--- Task requirements ---
From the records below, copy out each line that has the word "function".

[Rendered page images]
------------------------
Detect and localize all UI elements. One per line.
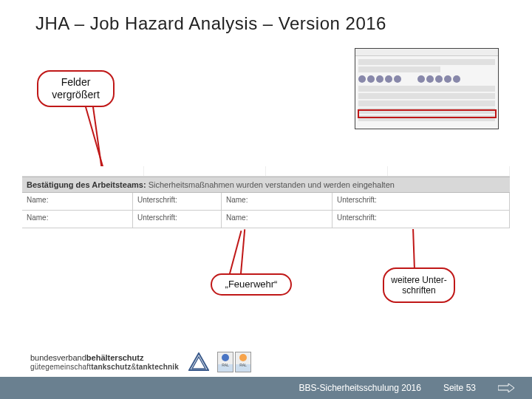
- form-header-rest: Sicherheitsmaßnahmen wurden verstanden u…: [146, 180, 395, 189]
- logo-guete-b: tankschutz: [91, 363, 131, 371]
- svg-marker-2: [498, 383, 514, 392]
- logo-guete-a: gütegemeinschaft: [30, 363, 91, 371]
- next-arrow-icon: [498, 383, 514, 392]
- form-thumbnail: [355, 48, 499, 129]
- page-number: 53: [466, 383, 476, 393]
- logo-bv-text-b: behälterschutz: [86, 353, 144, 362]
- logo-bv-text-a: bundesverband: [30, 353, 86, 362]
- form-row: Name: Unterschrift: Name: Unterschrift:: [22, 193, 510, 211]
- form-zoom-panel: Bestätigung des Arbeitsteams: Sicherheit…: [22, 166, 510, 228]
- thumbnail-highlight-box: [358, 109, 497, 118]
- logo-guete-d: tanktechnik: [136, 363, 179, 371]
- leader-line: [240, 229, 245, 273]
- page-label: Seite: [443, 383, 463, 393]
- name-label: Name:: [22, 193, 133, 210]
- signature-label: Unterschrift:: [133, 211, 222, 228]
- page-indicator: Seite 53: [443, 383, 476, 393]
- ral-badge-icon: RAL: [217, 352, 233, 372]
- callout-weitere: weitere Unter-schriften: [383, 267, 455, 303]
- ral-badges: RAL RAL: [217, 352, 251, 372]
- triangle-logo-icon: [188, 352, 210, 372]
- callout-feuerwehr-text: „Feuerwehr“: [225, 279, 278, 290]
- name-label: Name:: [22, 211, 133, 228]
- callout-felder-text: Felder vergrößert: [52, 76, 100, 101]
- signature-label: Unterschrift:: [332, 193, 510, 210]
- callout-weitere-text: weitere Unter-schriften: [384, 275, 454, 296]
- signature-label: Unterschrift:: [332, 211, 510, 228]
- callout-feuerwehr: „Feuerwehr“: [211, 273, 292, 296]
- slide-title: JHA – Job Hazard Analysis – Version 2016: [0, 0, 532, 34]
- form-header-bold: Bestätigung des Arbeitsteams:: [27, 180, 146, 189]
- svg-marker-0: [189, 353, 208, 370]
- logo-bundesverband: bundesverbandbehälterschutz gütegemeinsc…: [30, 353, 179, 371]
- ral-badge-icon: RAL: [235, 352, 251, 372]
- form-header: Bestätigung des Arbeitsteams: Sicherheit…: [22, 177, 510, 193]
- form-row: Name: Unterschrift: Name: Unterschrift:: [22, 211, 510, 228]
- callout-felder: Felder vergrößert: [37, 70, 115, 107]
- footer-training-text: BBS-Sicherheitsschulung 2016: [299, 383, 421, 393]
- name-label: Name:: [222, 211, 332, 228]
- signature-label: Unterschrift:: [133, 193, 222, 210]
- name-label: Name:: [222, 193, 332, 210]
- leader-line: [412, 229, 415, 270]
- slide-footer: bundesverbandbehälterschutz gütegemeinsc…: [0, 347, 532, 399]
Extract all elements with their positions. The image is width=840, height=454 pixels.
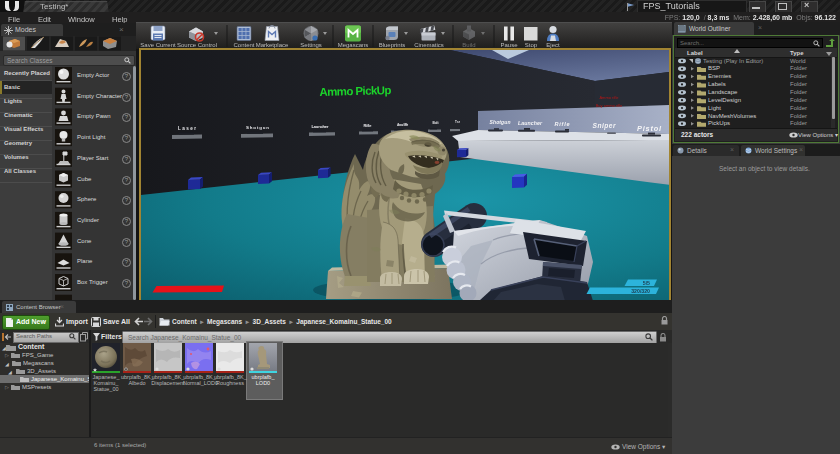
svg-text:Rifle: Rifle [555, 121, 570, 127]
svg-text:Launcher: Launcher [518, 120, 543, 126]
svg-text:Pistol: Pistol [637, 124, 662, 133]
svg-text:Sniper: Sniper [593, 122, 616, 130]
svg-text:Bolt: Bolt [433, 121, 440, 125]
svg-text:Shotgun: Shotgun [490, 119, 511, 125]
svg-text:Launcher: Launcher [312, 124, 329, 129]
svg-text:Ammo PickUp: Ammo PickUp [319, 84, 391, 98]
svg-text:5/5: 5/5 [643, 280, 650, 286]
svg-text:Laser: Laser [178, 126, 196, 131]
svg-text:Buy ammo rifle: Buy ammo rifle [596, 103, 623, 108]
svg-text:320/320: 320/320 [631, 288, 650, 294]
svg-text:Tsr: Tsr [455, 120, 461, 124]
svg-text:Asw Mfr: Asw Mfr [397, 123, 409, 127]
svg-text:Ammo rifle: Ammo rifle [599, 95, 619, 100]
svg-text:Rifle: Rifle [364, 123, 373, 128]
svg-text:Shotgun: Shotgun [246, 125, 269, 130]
------------------------
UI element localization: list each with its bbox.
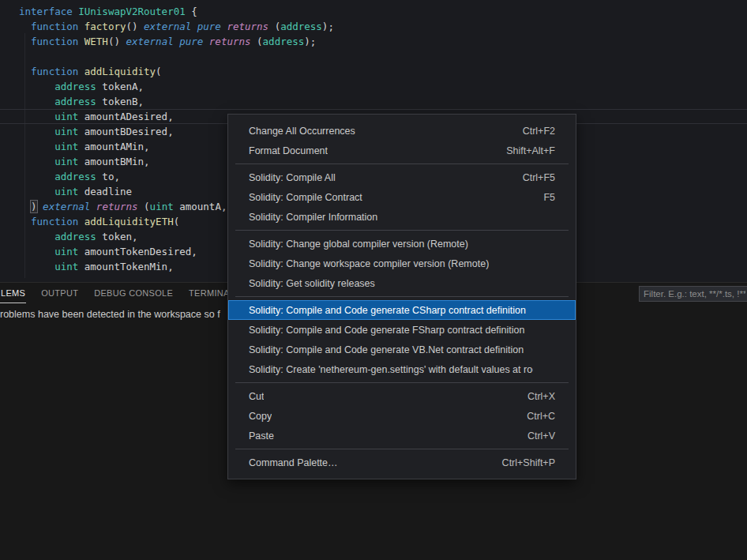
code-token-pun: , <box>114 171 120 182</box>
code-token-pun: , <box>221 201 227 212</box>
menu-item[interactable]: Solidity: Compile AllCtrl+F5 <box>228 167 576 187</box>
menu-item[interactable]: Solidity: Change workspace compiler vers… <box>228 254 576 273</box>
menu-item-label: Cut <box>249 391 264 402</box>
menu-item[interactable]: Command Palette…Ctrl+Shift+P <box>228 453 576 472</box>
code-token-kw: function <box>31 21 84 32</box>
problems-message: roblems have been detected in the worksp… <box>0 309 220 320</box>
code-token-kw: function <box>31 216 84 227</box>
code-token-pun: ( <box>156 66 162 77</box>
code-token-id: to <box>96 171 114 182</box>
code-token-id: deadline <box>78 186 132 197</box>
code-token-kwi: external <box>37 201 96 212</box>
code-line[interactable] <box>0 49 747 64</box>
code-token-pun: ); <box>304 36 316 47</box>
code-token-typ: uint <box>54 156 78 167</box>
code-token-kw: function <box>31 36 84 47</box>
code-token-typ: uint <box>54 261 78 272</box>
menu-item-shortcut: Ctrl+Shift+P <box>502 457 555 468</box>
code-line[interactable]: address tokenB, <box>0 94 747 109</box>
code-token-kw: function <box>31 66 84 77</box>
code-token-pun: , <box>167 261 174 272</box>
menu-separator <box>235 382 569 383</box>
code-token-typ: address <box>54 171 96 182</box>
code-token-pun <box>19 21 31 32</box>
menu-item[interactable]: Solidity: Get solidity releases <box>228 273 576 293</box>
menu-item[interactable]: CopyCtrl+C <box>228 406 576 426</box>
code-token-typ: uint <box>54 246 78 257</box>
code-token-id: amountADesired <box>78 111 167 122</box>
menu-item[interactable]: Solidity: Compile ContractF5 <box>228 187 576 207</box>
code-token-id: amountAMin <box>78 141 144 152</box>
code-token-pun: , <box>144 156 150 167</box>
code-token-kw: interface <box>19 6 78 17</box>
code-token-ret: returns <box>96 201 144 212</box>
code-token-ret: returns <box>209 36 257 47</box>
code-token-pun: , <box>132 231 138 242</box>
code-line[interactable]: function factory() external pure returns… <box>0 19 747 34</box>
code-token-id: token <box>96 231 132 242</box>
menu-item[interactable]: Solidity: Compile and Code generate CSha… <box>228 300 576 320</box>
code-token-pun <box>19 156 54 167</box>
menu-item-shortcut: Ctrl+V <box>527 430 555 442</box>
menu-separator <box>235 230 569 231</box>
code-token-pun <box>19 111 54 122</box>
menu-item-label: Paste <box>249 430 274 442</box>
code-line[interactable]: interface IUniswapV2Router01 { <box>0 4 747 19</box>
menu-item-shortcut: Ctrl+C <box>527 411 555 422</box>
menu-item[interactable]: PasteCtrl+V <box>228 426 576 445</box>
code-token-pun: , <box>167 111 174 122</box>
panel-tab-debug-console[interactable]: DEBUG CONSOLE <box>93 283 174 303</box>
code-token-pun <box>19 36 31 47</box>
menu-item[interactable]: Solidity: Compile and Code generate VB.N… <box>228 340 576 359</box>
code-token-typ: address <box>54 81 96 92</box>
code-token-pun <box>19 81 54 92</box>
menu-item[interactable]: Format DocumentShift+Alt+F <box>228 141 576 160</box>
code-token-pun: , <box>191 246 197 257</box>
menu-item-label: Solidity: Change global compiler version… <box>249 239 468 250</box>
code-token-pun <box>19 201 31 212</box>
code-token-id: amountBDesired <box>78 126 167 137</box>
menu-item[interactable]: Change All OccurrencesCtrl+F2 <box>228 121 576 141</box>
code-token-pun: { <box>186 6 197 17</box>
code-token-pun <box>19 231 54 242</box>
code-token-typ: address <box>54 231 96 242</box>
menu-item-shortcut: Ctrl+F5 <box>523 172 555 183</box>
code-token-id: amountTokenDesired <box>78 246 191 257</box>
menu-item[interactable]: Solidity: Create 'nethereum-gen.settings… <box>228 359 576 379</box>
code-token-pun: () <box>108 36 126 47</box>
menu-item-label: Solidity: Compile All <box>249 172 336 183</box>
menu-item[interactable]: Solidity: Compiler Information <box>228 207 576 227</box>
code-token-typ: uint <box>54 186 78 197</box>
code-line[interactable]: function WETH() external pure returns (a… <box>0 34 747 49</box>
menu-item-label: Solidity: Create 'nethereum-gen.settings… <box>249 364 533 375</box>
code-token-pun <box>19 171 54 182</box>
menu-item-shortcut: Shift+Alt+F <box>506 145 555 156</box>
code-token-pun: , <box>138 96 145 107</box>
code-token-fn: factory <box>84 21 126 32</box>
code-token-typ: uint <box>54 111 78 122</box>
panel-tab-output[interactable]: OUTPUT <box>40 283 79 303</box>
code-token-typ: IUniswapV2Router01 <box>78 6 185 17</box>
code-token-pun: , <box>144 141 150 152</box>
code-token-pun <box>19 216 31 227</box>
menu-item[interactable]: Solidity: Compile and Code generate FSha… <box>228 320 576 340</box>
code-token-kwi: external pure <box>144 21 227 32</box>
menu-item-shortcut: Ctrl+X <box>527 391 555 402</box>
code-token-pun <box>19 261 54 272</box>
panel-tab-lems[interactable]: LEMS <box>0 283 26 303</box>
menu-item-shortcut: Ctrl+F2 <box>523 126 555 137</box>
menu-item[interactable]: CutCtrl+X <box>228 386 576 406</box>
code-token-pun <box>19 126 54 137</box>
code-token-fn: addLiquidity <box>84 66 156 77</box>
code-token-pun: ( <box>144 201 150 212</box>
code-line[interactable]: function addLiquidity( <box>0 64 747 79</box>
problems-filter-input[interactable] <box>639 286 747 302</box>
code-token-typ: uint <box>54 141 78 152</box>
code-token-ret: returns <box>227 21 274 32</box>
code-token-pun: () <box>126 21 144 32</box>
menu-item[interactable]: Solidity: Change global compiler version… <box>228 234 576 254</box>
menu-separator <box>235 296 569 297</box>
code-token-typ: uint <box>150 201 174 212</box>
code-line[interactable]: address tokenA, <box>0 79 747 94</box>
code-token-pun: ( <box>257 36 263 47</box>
------------------------
--- Answer for the task ---
code-token-kw: function <box>31 21 84 32</box>
code-token-kw: function <box>31 216 84 227</box>
code-token-kw: function <box>31 36 84 47</box>
code-token-kw: function <box>31 66 84 77</box>
code-line[interactable]: function factory() external pure returns… <box>0 19 747 34</box>
code-line[interactable]: function WETH() external pure returns (a… <box>0 34 747 49</box>
code-line[interactable]: function addLiquidity( <box>0 64 747 79</box>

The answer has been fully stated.